(Beginning of SUPPLIED MATERIAL)

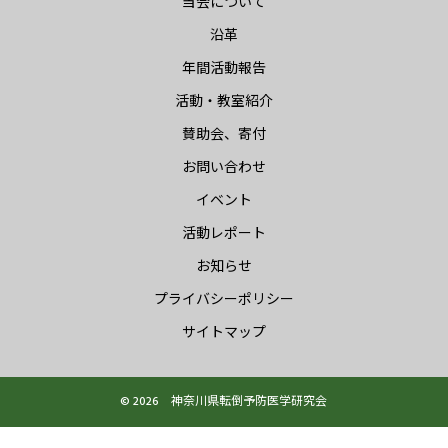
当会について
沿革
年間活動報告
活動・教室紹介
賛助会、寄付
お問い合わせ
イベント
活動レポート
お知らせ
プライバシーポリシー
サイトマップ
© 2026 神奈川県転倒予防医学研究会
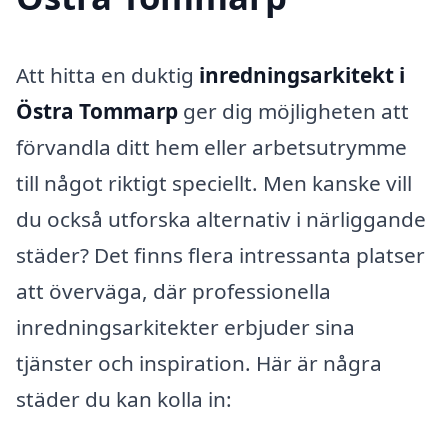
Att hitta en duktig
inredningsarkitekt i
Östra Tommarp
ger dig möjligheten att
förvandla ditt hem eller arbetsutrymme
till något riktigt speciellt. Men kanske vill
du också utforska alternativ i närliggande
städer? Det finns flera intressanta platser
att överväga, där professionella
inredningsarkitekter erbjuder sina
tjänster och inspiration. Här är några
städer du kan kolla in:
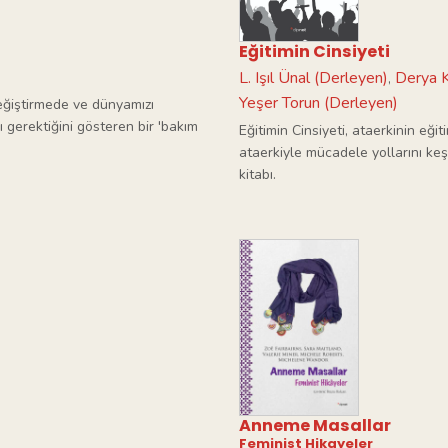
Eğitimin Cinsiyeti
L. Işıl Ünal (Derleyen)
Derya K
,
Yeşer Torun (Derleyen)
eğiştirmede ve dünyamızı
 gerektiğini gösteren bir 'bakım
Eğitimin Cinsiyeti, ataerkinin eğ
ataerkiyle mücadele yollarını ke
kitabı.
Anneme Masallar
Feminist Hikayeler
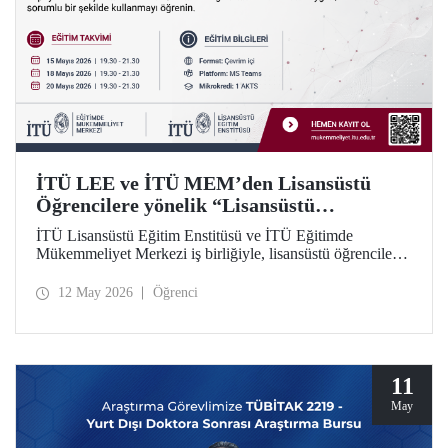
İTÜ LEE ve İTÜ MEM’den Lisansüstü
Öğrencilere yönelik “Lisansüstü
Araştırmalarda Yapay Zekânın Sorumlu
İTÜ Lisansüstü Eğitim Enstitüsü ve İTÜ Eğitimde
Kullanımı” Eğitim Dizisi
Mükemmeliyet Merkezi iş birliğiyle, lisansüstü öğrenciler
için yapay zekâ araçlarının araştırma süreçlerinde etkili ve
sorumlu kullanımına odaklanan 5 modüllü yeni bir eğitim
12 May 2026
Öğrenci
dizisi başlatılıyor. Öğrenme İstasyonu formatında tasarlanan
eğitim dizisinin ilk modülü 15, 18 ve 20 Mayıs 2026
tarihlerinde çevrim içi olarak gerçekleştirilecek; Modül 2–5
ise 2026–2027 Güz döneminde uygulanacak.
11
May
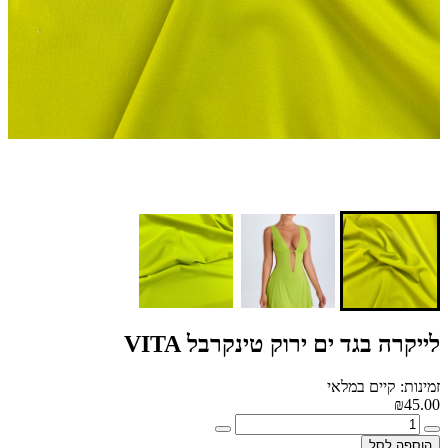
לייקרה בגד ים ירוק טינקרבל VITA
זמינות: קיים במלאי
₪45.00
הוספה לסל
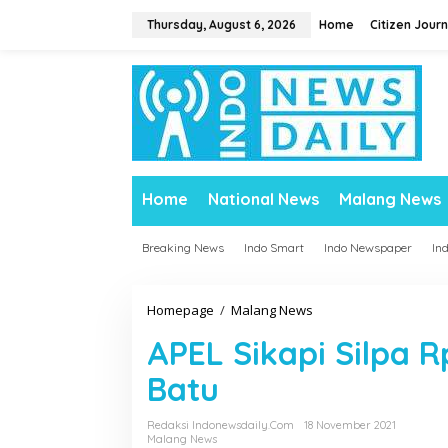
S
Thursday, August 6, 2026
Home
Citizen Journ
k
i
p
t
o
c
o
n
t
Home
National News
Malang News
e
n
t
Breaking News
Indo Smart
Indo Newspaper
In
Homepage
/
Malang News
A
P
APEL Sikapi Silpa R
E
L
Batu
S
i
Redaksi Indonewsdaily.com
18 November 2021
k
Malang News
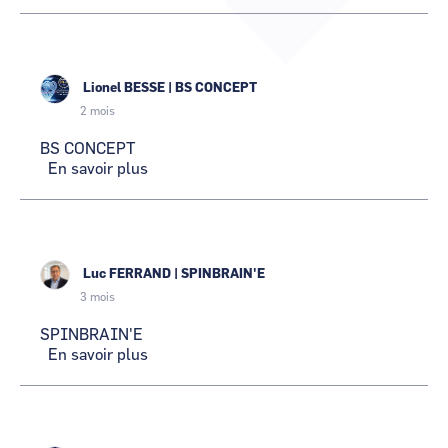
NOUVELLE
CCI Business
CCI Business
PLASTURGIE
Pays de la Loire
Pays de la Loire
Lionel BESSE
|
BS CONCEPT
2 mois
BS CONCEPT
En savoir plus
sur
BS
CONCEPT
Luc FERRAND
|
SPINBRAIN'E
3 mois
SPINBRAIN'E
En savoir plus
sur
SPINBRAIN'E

(End of SUPPLIED MATERIAL)

▶ TASK PROMPT
Copy exactly, and copy nothing else: the lines from the start of the data above through the line that holds "inredningsarkitekter erbjuder sina". The pictures stay out.

▶ SOLUTION TO THIS PROBLEM
当会について
沿革
年間活動報告
活動・教室紹介
賛助会、寄付
お問い合わせ
イベント
活動レポート
お知らせ
プライバシーポリシー
サイトマップ
© 2026 神奈川県転倒予防医学研究会
Att hitta en duktig
inredningsarkitekt i
Östra Tommarp
ger dig möjligheten att
förvandla ditt hem eller arbetsutrymme
till något riktigt speciellt. Men kanske vill
du också utforska alternativ i närliggande
städer? Det finns flera intressanta platser
att överväga, där professionella
inredningsarkitekter erbjuder sina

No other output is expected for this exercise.